Return the full listing word for word, but drop every picture from it.

☆ ☆ ☆ ☆ ☆ ☆ ☆

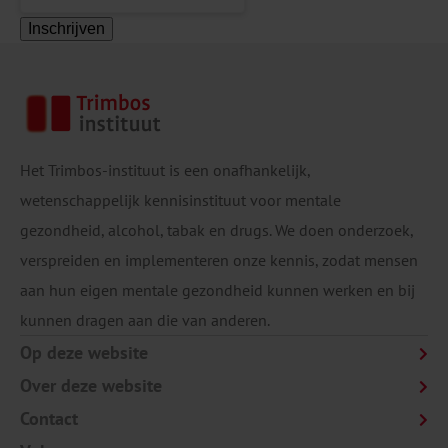
Inschrijven
Het Trimbos-instituut is een onafhankelijk,
wetenschappelijk kennisinstituut voor mentale
gezondheid, alcohol, tabak en drugs. We doen onderzoek,
verspreiden en implementeren onze kennis, zodat mensen
aan hun eigen mentale gezondheid kunnen werken en bij
kunnen dragen aan die van anderen.
Op deze website
Over deze website
Contact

☆ ☆ ☆ ☆ ☆ ☆ ☆

*Response to the task:*
Inschrijven
Het Trimbos-instituut is een onafhankelijk,
wetenschappelijk kennisinstituut voor mentale
gezondheid, alcohol, tabak en drugs. We doen onderzoek,
verspreiden en implementeren onze kennis, zodat mensen
aan hun eigen mentale gezondheid kunnen werken en bij
kunnen dragen aan die van anderen.
Op deze website
Over deze website
Contact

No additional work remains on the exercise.